Pressure rate increase between two vessels

[j117]

TL;DR Summary

generating pressure between vessels to check for structural integrity

I have to cylindrical vessels using air as a medium. I want to pressurise vessel one, release the pressure into vessel to and register a .525mbar pressure in vessel 2 - within .3s.

My understanding so far,
dp/dt = 175000 Pa/s required

P1V1/n1 = p2v2/n2
52500 * 0.088627484 * 0.0041846 = 52500 * 0.088627484 * 0.0041846

for me if I have the required pressure in the same volume, and release this within 0.3 seconds, then i will get the exact same pressure on the opposite side.
But, once the valve is opened, the volume essentially doubles.

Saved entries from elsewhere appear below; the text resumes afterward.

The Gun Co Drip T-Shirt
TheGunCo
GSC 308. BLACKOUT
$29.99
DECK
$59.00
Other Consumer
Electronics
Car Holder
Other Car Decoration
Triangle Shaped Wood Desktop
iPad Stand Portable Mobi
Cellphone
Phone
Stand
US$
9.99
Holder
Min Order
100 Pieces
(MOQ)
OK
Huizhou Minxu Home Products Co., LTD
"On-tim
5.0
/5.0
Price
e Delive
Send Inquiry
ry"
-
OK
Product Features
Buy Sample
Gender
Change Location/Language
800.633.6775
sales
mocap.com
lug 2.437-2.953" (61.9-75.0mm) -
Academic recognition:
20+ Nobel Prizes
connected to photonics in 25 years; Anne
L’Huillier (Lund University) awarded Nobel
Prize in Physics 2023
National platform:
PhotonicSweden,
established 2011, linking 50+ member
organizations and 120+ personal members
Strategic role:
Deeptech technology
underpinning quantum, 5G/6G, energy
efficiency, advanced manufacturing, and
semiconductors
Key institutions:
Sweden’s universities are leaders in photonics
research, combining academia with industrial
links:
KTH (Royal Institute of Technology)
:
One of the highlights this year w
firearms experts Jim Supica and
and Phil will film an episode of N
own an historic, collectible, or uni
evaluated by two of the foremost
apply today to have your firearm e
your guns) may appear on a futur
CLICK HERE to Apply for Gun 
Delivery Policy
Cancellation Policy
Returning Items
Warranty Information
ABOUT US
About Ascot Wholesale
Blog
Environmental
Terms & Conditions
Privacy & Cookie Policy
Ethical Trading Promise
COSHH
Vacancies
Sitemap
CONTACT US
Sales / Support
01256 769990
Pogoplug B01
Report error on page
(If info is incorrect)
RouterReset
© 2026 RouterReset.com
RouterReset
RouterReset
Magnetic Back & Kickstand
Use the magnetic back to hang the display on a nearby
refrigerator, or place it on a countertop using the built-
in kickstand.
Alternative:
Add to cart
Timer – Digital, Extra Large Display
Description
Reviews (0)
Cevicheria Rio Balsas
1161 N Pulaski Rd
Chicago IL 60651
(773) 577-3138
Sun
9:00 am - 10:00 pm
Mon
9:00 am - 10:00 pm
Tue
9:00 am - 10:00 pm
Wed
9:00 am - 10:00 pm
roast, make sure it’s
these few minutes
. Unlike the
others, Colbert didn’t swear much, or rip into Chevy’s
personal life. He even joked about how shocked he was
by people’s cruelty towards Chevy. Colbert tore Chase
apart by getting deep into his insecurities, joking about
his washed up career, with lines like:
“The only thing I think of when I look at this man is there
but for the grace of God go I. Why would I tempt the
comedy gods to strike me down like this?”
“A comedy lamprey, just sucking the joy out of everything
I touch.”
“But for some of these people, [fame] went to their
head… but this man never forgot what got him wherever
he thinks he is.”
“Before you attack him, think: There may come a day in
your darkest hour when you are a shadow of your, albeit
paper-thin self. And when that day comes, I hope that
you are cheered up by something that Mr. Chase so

would I double the volume on V2 but i don't want the final pressure in V2 to change

My aim is to generate the pressure on the bottom section and see if it remains structurally sound.

any help please?

 

[Lnewqban]

Welcome, @j117 !

For structural test of recipients, use water and a pump rather than compressed air.
It is not safe to use any compressible gas.

 

[j117]

the test has to be air, it is to replicate a delayed ignition in gas appliances, all safety is taken care of. I used a small tube to fill, the rate was not fast enough as I need am immediate impact as would be experienced in real terms

 

[Juanda]

I don't see how the equations you posted are relevant.
I believe you're trying to apply the ideal gas equations.

Initially, everything is known

After the expansion, we can find the equilibrium state assuming some things

The final volume I assume is known.
Then, if no mass is lost $m=constant$ and the process is adiabatic $Q=0$ we can conclude the internal energy will be the same as in the beginning because there is no work coming out $W=0$.
$$\Delta U = Q-W \rightarrow U_f-U_i=0 \rightarrow U_i = U_f$$
Since the internal energy is only a function of the temperature in ideal gases, then the temperature must be the same before and after the expansion.
$$U_i = U_f \rightarrow T_i=T_f$$
You can check this link for more information about that.
https://en.wikipedia.org/wiki/Joule_expansion

Anyway, if you want to know something like $dp/dt$ you will need to characterize so many things that I believe it's easier to just use CFD. The gas will accelerate through the valve and then collide with the chamber walls. Something similar to a water hammer. I'm not certain if the pressure on the walls could be at some instant higher than the equilibrium pressure it will end up reaching as time goes on because of the mentioned collision.

Maybe if you check more info about water hammers and their gaseous version you can find something that works for you. If that's the case, post it back. It'd be interesting to read.

 

[berkeman]

Thread is in Moderation...

 

[berkeman]

Welcome, @j117 !

For structural test of recipients, use water and a pump rather than compressed air.
It is not safe to use any compressible gas.

the test has to be air, it is to replicate a delayed ignition in gas appliances, all safety is taken care of. I used a small tube to fill, the rate was not fast enough as I need am immediate impact as would be experienced in real terms

After Mentor review, this thread will remain closed per the "dangerous discussion" prohibition in the PF rules.

From the Mentor discussion about this thread:

Delayed ignition is a lot like a potato gun without the potato in that the temperatures and pressures are very similar. Peak pressure on the order of 35-40 PSI is a number that sticks in my mind, and is consistent with what I observed when I watched a friend firing tennis balls from a potato gun.

The larger concern is that a test with compressed air does not properly test the system. If I was running this testing, I would set it up for the worst delayed ignition possible, then program it to repeat until stopped. My passing criteria would be about 100,000 cycles with no catastrophic failures. Allowable failures, such as the flame sensor, would shut the system down.